*** Dataset content

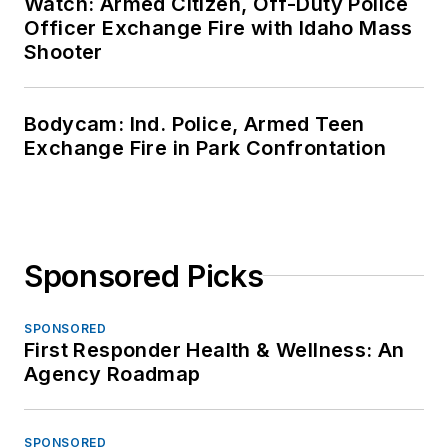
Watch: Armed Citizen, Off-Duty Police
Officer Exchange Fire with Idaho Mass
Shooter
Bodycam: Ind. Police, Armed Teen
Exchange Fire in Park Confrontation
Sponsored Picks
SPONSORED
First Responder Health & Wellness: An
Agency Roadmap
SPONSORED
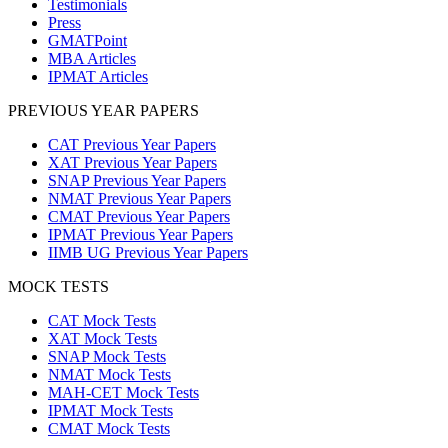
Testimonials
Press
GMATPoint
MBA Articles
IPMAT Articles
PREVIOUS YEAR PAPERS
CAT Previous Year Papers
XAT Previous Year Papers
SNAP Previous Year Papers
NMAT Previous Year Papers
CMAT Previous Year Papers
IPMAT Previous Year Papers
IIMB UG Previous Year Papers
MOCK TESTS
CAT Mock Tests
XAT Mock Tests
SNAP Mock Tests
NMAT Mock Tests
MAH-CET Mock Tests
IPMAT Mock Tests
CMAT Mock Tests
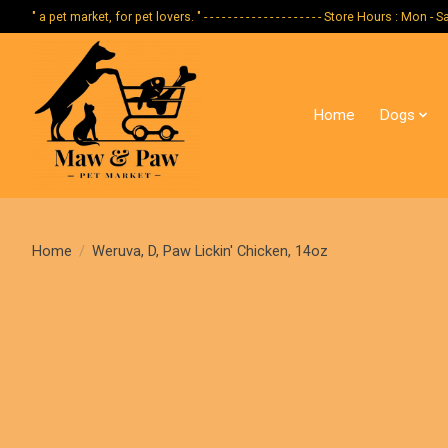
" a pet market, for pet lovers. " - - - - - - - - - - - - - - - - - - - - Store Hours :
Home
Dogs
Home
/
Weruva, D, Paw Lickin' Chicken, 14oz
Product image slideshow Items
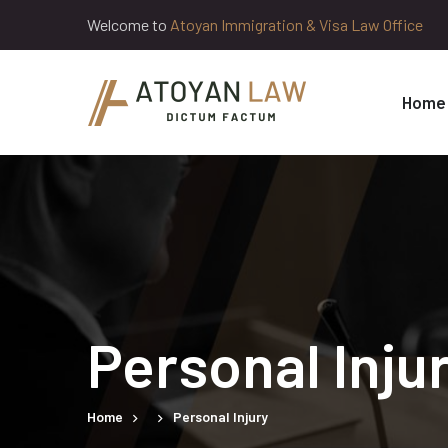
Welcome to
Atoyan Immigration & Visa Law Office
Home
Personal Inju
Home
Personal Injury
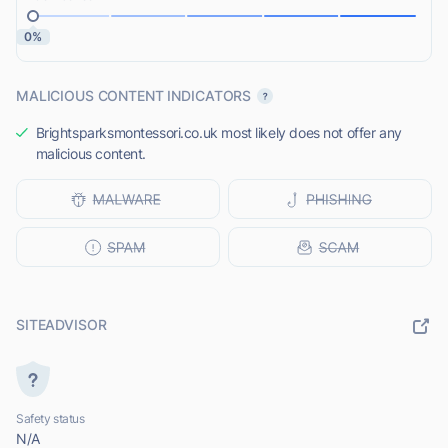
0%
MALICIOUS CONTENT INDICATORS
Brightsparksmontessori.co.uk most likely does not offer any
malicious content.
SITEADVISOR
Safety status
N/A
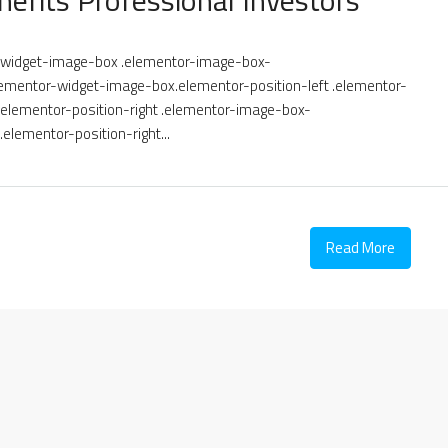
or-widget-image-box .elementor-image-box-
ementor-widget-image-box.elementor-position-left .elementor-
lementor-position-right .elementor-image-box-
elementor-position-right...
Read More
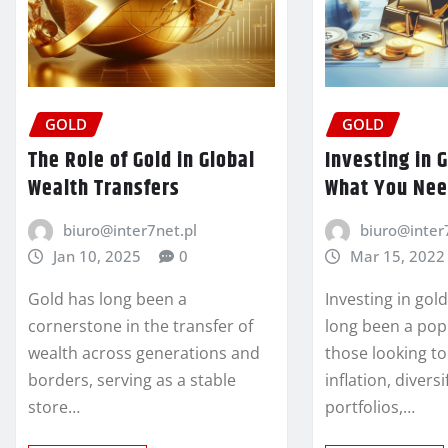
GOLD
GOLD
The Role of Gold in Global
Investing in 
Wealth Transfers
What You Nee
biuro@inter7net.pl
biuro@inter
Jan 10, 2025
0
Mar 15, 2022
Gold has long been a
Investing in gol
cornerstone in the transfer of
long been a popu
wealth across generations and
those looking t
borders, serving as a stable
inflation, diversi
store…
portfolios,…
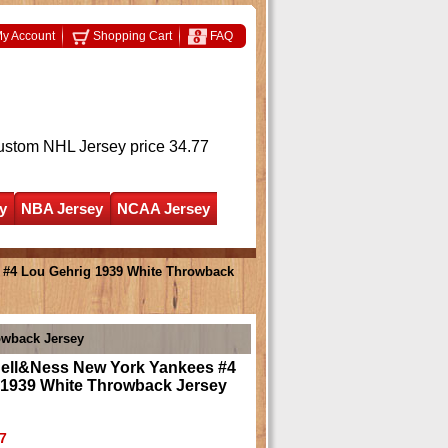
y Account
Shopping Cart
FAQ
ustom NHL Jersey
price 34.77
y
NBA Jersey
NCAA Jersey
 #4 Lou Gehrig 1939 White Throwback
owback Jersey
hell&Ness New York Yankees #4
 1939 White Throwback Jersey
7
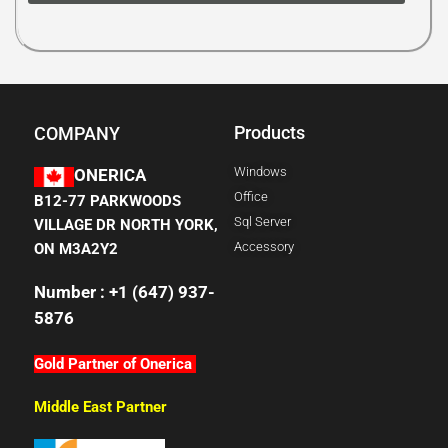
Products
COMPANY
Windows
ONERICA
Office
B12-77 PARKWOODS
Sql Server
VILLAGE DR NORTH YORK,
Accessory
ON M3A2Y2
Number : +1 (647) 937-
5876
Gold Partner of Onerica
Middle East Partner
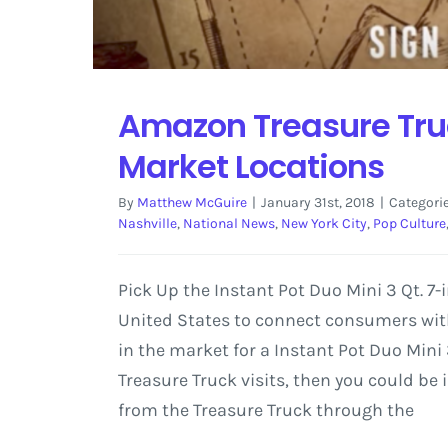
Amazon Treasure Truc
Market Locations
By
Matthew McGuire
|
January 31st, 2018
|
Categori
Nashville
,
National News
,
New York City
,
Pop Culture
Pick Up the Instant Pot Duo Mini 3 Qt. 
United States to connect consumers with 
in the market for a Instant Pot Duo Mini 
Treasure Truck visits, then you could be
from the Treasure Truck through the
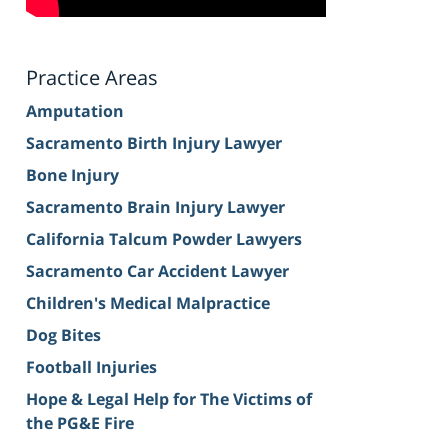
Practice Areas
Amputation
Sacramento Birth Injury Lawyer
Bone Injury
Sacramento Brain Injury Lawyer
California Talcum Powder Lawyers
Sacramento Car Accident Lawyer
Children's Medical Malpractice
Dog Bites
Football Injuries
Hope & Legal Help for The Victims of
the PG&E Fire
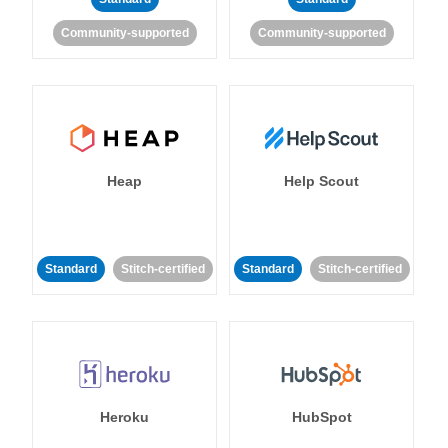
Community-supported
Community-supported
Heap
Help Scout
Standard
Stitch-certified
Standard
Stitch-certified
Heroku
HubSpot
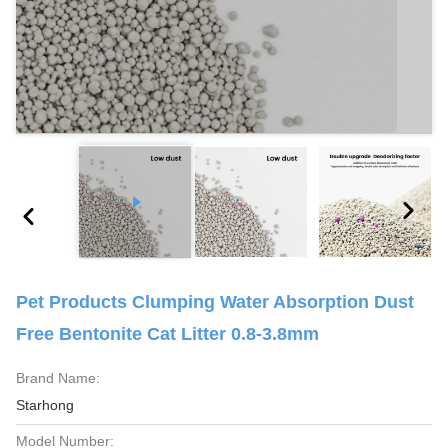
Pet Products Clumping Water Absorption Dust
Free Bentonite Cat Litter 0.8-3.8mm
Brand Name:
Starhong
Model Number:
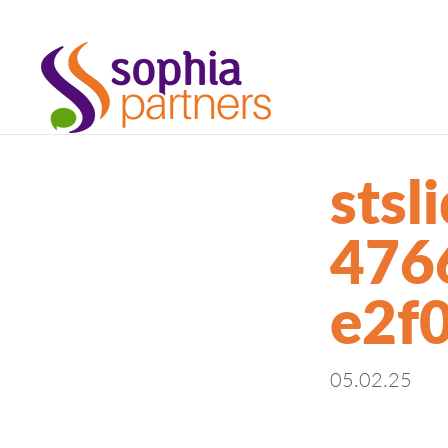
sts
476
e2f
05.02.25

******

Go through the entries and return each line where the word "SNAP" appears.

SNAP Previous Year Papers
SNAP Mock Tests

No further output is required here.